In 1639, Visscher prepared this equisite world map on Mercator's projection in the style of Blaeu and Jansson.
This example is the final state of that map from 1652, determned by the date engraved in the lower right image,
next to the small southern hemispheric map.

Embellished with scenes of 12 Roman emperors mounted on horses in full battle gear - thus often called
the "Twelve Caesars Map" - along with representations of the four continents, six costumed figures showing
the mode of dress in each of regions (Europeans, Asiatici, Africani, North Ameicans, South Americans and Magellanici),
and including eight city views (Rome, Amsterdam, Jerusalem, Tunis, Mexico City, Havana, Parnambuco and Bahio Todos Santos).

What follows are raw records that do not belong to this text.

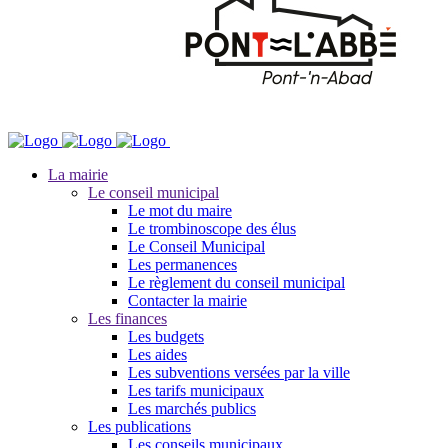
La mairie
Le conseil municipal
Le mot du maire
Le trombinoscope des élus
Le Conseil Municipal
Les permanences
Le règlement du conseil municipal
Contacter la mairie
Les finances
Les budgets
Les aides
Les subventions versées par la ville
Les tarifs municipaux
Les marchés publics
Les publications
Les conseils municipaux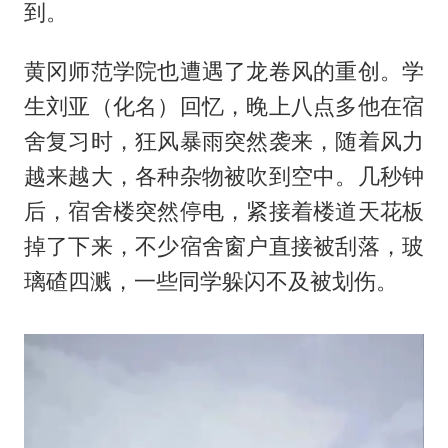
到。
黄冈师范学院也遭遇了龙卷风的重创。学
生刘亚（化名）回忆，晚上八点多他在宿
舍复习时，狂风暴雨突然袭来，随着风力
越来越大，各种杂物被吹到空中。几秒钟
后，宿舍楼突然停电，紧接着楼道天花板
掉了下来，不少宿舍窗户直接被刮落，玻
璃碴四溅，一些同学躲闪不及被划伤。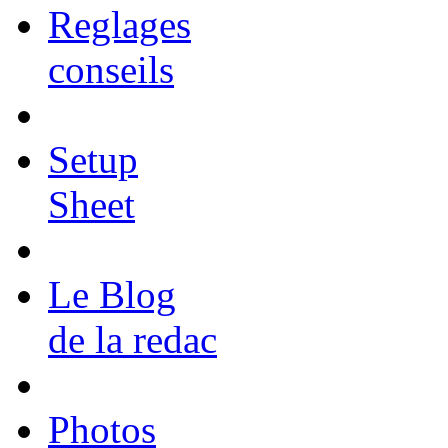
Reglages
conseils
Setup
Sheet
Le Blog
de la redac
Photos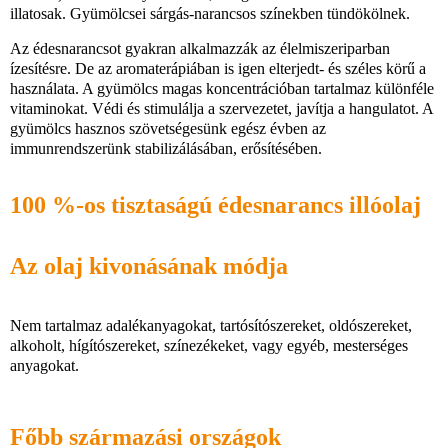
illatosak. Gyümölcsei sárgás-narancsos színekben tündökölnek.
Az édesnarancsot gyakran alkalmazzák az élelmiszeriparban
ízesítésre. De az aromaterápiában is igen elterjedt- és széles körű a
használata. A gyümölcs magas koncentrációban tartalmaz különféle
vitaminokat. Védi és stimulálja a szervezetet, javítja a hangulatot. A
gyümölcs hasznos szövetségesünk egész évben az
immunrendszerünk stabilizálásában, erősítésében.
100 %-os tisztaságú édesnarancs illóolaj
Az olaj kivonásának módja
Nem tartalmaz adalékanyagokat, tartósítószereket, oldószereket,
alkoholt, hígítószereket, színezékeket, vagy egyéb, mesterséges
anyagokat.
Főbb származási országok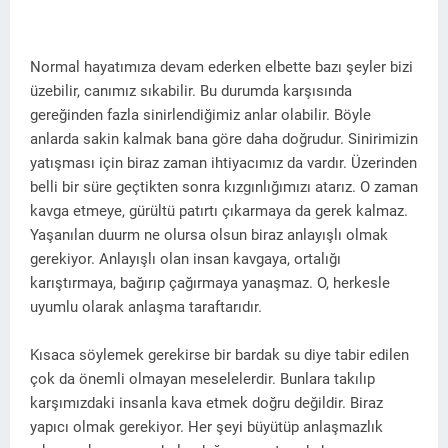
Normal hayatımıza devam ederken elbette bazı şeyler bizi
üzebilir, canımız sıkabilir. Bu durumda karşısında
gereğinden fazla sinirlendiğimiz anlar olabilir. Böyle
anlarda sakin kalmak bana göre daha doğrudur. Sinirimizin
yatışması için biraz zaman ihtiyacımız da vardır. Üzerinden
belli bir süre geçtikten sonra kızgınlığımızı atarız. O zaman
kavga etmeye, gürültü patırtı çıkarmaya da gerek kalmaz.
Yaşanılan duurm ne olursa olsun biraz anlayışlı olmak
gerekiyor. Anlayışlı olan insan kavgaya, ortalığı
karıştırmaya, bağırıp çağırmaya yanaşmaz. O, herkesle
uyumlu olarak anlaşma taraftarıdır.
Kısaca söylemek gerekirse bir bardak su diye tabir edilen
çok da önemli olmayan meselelerdir. Bunlara takılıp
karşımızdaki insanla kava etmek doğru değildir. Biraz
yapıcı olmak gerekiyor. Her şeyi büyütüp anlaşmazlık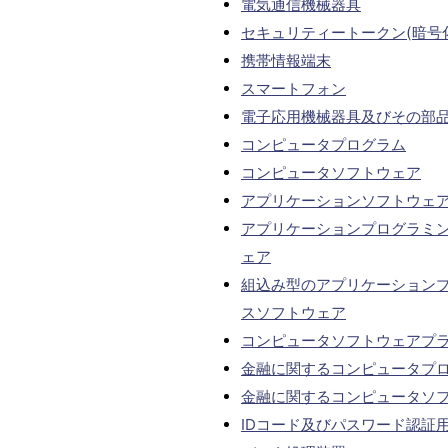
電気通信機械器具
セキュリティートークン(暗号
携帯情報端末
スマートフォン
電子応用機械器具及びその部
コンピュータプログラム
コンピュータソフトウェア
アプリケーションソフトウェ
アプリケーションプログラミ
ェア
組込み型のアプリケーション
スソフトウェア
コンピュータソフトウェアプ
金融に関するコンピュータプ
金融に関するコンピュータソ
IDコード及びパスワード認証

The cartography is very up to date for the period, showing the discovery of Hudson's Bay and the course
of the St. Lawrence river.  The Straits of le Maire and Magellan are shown, with the massive Magellanica Sive Terra
Australis Incognita (unnown Southern lands still prominently appearing).  Beach is still shown in the region that would
become Australia, based upon the reports of Marco Polo. The early Dutch discoveries in what would become northern Australia are shown.
Marvelous (although completely fictional) California Coastline appears, heading north toward the Straits of Annian, only a few short miles from NE Asia.

The detail in the map is quite remarkable.  The engraver of the map is not known, but Shirley surmises that it was probably Pieter Goos.
A visually stunning example.

Condition Description:
Old Color. A bit age toned and soiled near lower part of centerfold. A few small tears in lower margin repaired on verso.
In general, a very nice example of this rare map, which is frequently trimmed into the map image.